The day I first met you.
You were smiling, your black hair flowing in the cold wind.
But I felt warm around you.
I offered to deliver materials to a stranger in a different city nearby.
It wasn’t even my responsibility - but something told me I needed to.
I didn’t know you
I couldn’t have known you before that day
I didn’t know you but
Out of random
Out of chance
Out of sheer luck
Out of coincidence
Out of all the people in the universe who ever stepped foot in this life. In the past present and future.
Out of all the people in history,
Out of all the places,
Out of all the chances -
That releuctant delivery I almost didn’t make - brought me to you.
I had to deliver materials but the universe delivered you to me instead.
It was only a few steps from my car to you. But when i replay it back, it seemed like forever. Almost like we were destined to find each other again.

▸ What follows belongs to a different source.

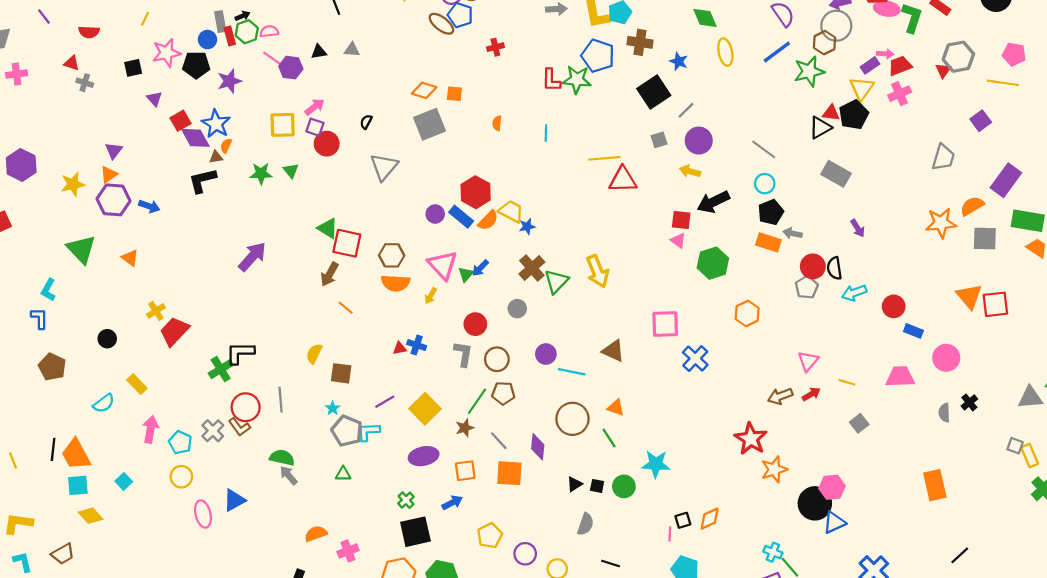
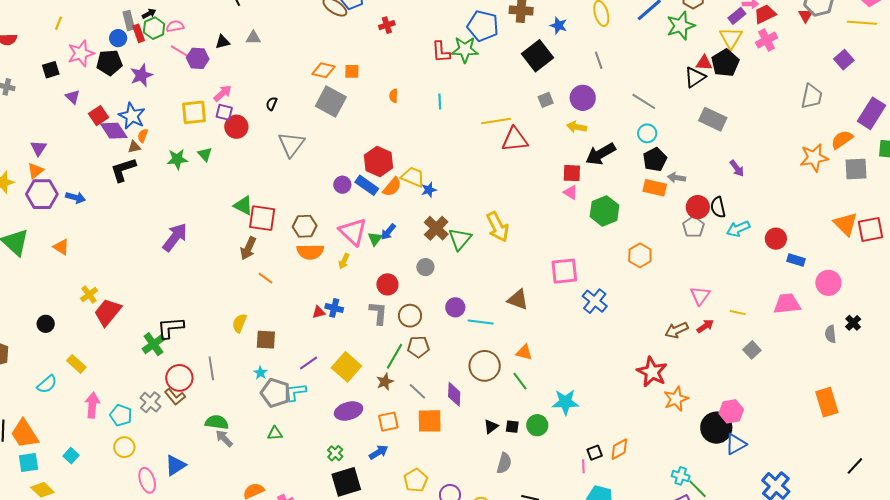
gray line: (686, 110) -> (599, 60), moved, turned -60
gray square: (430, 124) -> (331, 101), turned -36

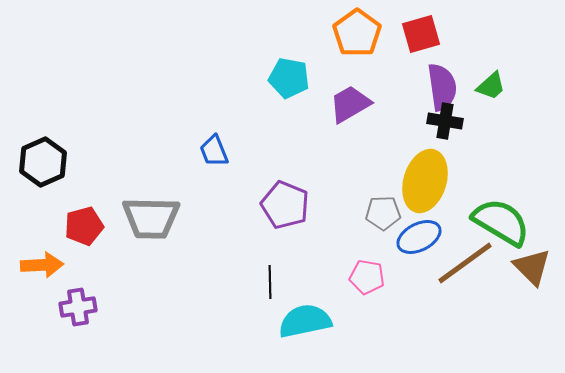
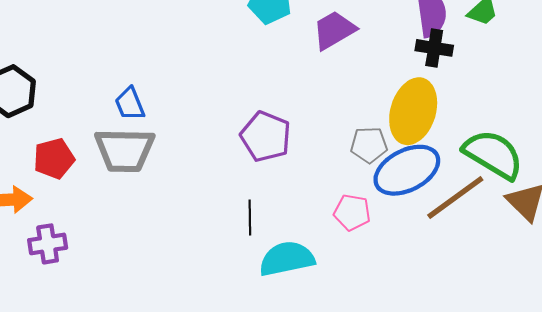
blue trapezoid: (214, 151) -> (130, 104), moved
blue ellipse: (419, 237) -> (407, 170), size x1.4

There was no reason for us to meet before that day.
But we did, and I thank the stars everyday for this chance.
Sometimes I think, in a past life I held to you so deeply that there was no way I wasn’t going to find you in my next life, in this one.
It was cold but your smile made me warm
It was windy but your hair was swimming so beautifully.
I was anxious and nervous but your beautiful pearly eyes behind those sunglasses made me feel so calm.
I was lost in the moment, but your soft voice held my hand and brought me back
I didn’t say much to you but I needed to know your name. I didn’t want to leave. I should have stayed. But in my mind I thought - if it was ever meant to be it would be.
I never saw you again,
until I did.
I couldn’t believe it. Did the universe answer my prayers? For the first time in my life has my pray been answered?
Since that first day, ever since then, I knew, I knew the way I felt about you would only grow. I knew I was falling in love with you.
It’s been 3 years since that day. And it could not be more clear.
In my past life I loved you so profoundly so deeply that I held on to you because you left.
I know you left, because in this life I kept looking for you and in this life, in this one - I have nothing to hold on to. You ran so far away in our past life but I still found you. Only this time, it’s clear - I’m nothing to you.
Only this time, it’s clear - I finally have to let you go.